Saved entries
▬▬▬

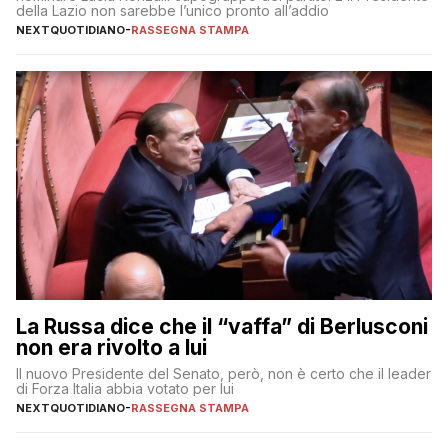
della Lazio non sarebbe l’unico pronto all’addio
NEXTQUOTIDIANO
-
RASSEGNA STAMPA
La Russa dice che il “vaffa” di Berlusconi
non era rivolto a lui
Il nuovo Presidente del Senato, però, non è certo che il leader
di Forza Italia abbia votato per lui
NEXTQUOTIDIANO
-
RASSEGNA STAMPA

▬▬▬

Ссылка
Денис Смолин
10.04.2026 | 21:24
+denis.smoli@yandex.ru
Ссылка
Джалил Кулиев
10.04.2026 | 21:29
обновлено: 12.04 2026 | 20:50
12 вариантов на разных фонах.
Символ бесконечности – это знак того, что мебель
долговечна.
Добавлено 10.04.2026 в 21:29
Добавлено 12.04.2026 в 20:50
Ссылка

▬▬▬

Which lines of the data above contain the string "Добавлено"? Copy each of them.

Добавлено 10.04.2026 в 21:29
Добавлено 12.04.2026 в 20:50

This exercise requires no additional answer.